Since An Inconvenient Truth came out in 2006, the secret has been out: installing those little twisty light bulbs saves money and saves energy. Since they last longer AND use less power, one bulb can save $40 over its lifetime.

a man installing a CFL bulb

photo from US Navy / flickr

But we often hear questions about the mercury inside.

We decided to do some research and see for ourselves.

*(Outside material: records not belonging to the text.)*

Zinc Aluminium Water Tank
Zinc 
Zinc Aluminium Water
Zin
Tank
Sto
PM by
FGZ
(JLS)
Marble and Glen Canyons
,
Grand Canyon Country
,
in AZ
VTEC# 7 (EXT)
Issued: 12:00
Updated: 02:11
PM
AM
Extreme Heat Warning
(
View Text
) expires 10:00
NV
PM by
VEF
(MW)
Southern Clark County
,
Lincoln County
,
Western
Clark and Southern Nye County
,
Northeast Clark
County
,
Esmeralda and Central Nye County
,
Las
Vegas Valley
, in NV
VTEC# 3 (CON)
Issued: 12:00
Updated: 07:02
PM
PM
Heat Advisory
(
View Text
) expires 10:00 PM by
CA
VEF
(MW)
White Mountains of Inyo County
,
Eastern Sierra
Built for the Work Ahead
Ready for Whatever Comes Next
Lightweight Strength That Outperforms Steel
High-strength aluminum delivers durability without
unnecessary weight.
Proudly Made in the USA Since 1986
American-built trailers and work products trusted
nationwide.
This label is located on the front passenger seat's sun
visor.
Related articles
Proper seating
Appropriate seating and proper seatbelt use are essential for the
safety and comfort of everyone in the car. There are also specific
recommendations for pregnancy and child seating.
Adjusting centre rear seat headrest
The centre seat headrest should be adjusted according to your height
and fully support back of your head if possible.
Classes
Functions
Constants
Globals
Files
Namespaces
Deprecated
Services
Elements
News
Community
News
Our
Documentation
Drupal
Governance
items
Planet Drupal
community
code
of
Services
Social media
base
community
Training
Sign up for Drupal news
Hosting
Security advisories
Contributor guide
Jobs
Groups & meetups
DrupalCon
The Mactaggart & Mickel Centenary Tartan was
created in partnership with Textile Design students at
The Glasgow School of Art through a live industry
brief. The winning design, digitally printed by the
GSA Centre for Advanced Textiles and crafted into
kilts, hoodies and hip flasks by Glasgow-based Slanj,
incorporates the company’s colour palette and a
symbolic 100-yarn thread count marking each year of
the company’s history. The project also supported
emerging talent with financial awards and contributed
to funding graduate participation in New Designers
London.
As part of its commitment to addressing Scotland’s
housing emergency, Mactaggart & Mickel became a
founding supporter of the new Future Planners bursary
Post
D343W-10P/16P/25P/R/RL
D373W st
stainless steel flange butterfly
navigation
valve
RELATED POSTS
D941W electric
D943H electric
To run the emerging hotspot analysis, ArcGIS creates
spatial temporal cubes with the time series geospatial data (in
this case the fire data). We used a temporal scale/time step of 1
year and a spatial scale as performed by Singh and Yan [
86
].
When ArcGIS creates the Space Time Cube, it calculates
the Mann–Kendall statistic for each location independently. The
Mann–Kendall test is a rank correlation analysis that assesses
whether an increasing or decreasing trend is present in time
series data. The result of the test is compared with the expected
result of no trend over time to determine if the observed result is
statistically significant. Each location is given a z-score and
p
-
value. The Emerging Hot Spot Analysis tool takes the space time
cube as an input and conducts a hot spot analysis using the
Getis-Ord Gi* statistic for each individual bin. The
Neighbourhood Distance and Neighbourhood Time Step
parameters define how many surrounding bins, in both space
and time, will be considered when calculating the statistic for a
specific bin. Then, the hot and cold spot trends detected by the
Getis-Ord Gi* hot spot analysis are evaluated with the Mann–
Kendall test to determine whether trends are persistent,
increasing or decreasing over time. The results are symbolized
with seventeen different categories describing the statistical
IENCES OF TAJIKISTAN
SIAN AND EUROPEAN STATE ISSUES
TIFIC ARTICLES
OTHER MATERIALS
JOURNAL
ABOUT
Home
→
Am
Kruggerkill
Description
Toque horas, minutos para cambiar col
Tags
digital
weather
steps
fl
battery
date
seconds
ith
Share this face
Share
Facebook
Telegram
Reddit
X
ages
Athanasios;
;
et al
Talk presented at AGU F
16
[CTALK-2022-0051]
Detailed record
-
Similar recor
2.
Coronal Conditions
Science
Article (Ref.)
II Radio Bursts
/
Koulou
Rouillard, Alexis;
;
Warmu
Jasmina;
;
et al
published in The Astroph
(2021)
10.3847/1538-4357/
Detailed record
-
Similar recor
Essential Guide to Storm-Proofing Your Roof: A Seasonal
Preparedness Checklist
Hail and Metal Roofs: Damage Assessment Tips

Yes, it’s true: compact fluorescent light (CFL) bulbs contain mercury. Mercury isn’t healthy — remember middle-school science? — but the good news is that using CFL bulbs actually reduces mercury pollution overall.  Here’s how:

A good deal of our electricity in this country comes from coal. Coal isn’t clean – far from it, in fact. Burning coal is actually the #1 source of mercury pollution. So a bulb that uses less electricity means less mercury in the environment. In fact, using a traditional (“incandescent”) bulb causes almost four times as much mercury pollution as using a CFL.

So: definitely swap your bulbs. If you break one, clean it up! See this quick guide. And don’t stop at swapping your bulbs! Get friends, family members, neighbors on board — hey, why not get your whole school district involved?


2 thoughts on “Compact Fluorescent Bulbs: Don’t Freak Out About Mercury

  1. Leslie Keenan

    The problem we see is that the bulbs don’t last anywhere near the number of hours advertised, especially a lot of the cheaper Chinese made ones. And if the numbers are based on the advertised life versus the actual life of the bulbs, they could be way off.

  2. Karen

    I’ve converted my home away from incandescent bulbs. I believe it’s the right and green thing to do. The mercury doesn’t worry me as it’s such a tiny amount and as you say using more coal-fuelled electricity generates more mercury anyway – although I have also seem some stats which call that into question. Nonetheless, the mercury isn’t a big thing. The previous commenter is correct, cheaper bulbs in general do not last as long. With CFLs I find I get what I pay for. However, the radiation issue is what concerns me, as well as the eye problems with pure white CFLs, and so I’m gradually moving over to LEDs. More expensive, but I think they’re worth it. The research you say you did for this article doesn’t seem to cover any of this?